## Problem statement
The records below are to be reproduced exactly, with every picture left out.

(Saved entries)
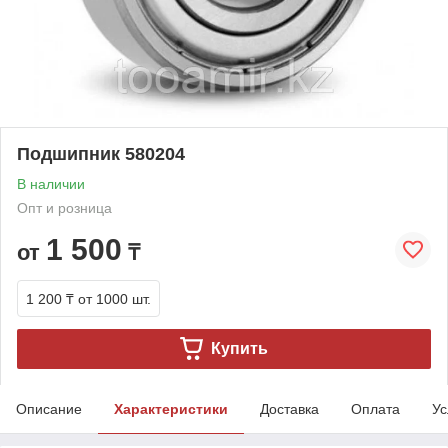
Подшипник 580204
В наличии
Опт и розница
1 500
от
₸
1 200 ₸
от 1000 шт.
Купить
Описание
Характеристики
Доставка
Оплата
Ус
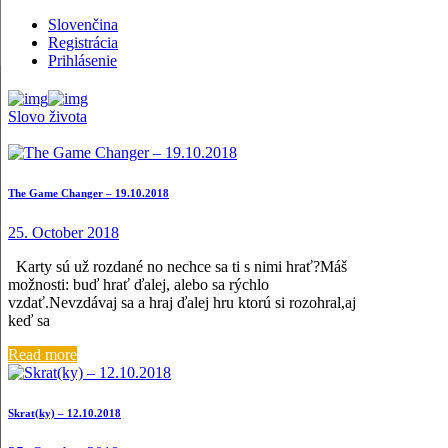
Slovenčina
Registrácia
Prihlásenie
Slovo života
The Game Changer – 19.10.2018
25. October 2018
Karty sú už rozdané no nechce sa ti s nimi hrať?Máš
možnosti: buď hrať ďalej, alebo sa rýchlo
vzdať.Nevzdávaj sa a hraj ďalej hru ktorú si rozohral,aj
keď sa
Read more
Skrat(ky) – 12.10.2018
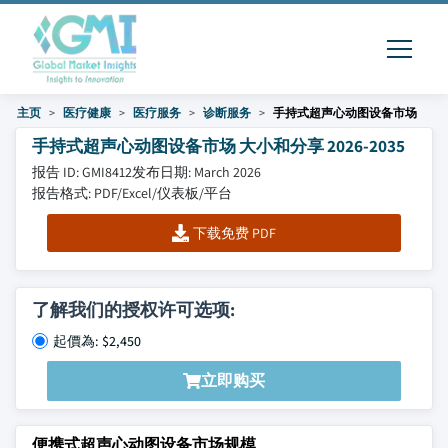
主页
医疗健康
医疗服务
诊断服务
手持式超声心动图设备市场
手持式超声心动图设备市场 大小和分享 2026-2035
报告 ID: GMI8412
发布日期: March 2026
报告格式: PDF/Excel/仪表板/平台
下载免费 PDF
了解我们的授权许可选项:
起價為: $2,450
立即购买
便携式超声心动图设备市场规模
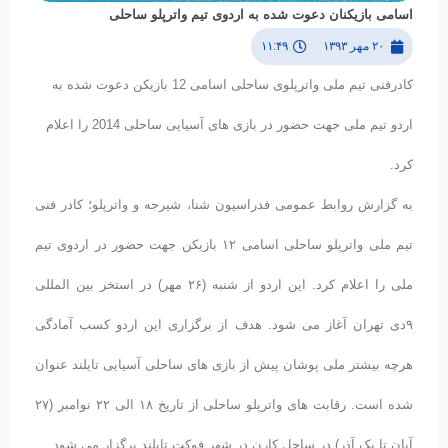
اسامی بازیکنان دعوت شده به اردوی تیم واترپلو ساحلی
۲۰ مهر ۱۳۹۳
۱۱:۴۹
کادرفنی تیم ملی واترپلوی ساحلی اسامی 12 بازیکن دعوت شده به
اردو تیم ملی جهت حضور در بازی های آسیایی ساحلی 2014 را اعلام
کرد.
به گزارش روابط عمومی فدراسیون شنا، شیرجه و واترپلو؛ کادر فنی
تیم ملی واترپلو ساحلی اسامی ۱۲ بازیکن جهت حضور در اردوی تیم
ملی را اعلام کرد. این اردو از شنبه (۲۶ مهر) در استخر بین المللی
۹دی تهران آغاز می شود. هدف از برگزاری این اردو کسب آمادگی
هرچه بیشتر ملی پوشان پیش از بازی های ساحلی آسیایی تایلند عنوان
شده است. رقابت های واترپلو ساحلی از تاریخ ۱۸ الی ۲۲ نوامبر (۲۷
آبان تا یک آذر) در ساحل کارن در شهر فوکت تایلند برگزار می شود.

## Task response
Подшипник 580204
В наличии
Опт и розница
1 500
от
₸
1 200 ₸
от 1000 шт.
Купить
Описание
Характеристики
Доставка
Оплата
Ус
Slovenčina
Registrácia
Prihlásenie
Slovo života
The Game Changer – 19.10.2018
25. October 2018
Karty sú už rozdané no nechce sa ti s nimi hrať?Máš
možnosti: buď hrať ďalej, alebo sa rýchlo
vzdať.Nevzdávaj sa a hraj ďalej hru ktorú si rozohral,aj
keď sa
Read more
Skrat(ky) – 12.10.2018
主页
医疗健康
医疗服务
诊断服务
手持式超声心动图设备市场
手持式超声心动图设备市场 大小和分享 2026-2035
报告 ID: GMI8412
发布日期: March 2026
报告格式: PDF/Excel/仪表板/平台
下载免费 PDF
了解我们的授权许可选项:
起價為: $2,450
立即购买
便携式超声心动图设备市场规模
اسامی بازیکنان دعوت شده به اردوی تیم واترپلو ساحلی
۲۰ مهر ۱۳۹۳
۱۱:۴۹
کادرفنی تیم ملی واترپلوی ساحلی اسامی 12 بازیکن دعوت شده به
اردو تیم ملی جهت حضور در بازی های آسیایی ساحلی 2014 را اعلام
کرد.
به گزارش روابط عمومی فدراسیون شنا، شیرجه و واترپلو؛ کادر فنی
تیم ملی واترپلو ساحلی اسامی ۱۲ بازیکن جهت حضور در اردوی تیم
ملی را اعلام کرد. این اردو از شنبه (۲۶ مهر) در استخر بین المللی
۹دی تهران آغاز می شود. هدف از برگزاری این اردو کسب آمادگی
هرچه بیشتر ملی پوشان پیش از بازی های ساحلی آسیایی تایلند عنوان
شده است. رقابت های واترپلو ساحلی از تاریخ ۱۸ الی ۲۲ نوامبر (۲۷
آبان تا یک آذر) در ساحل کارن در شهر فوکت تایلند برگزار می شود.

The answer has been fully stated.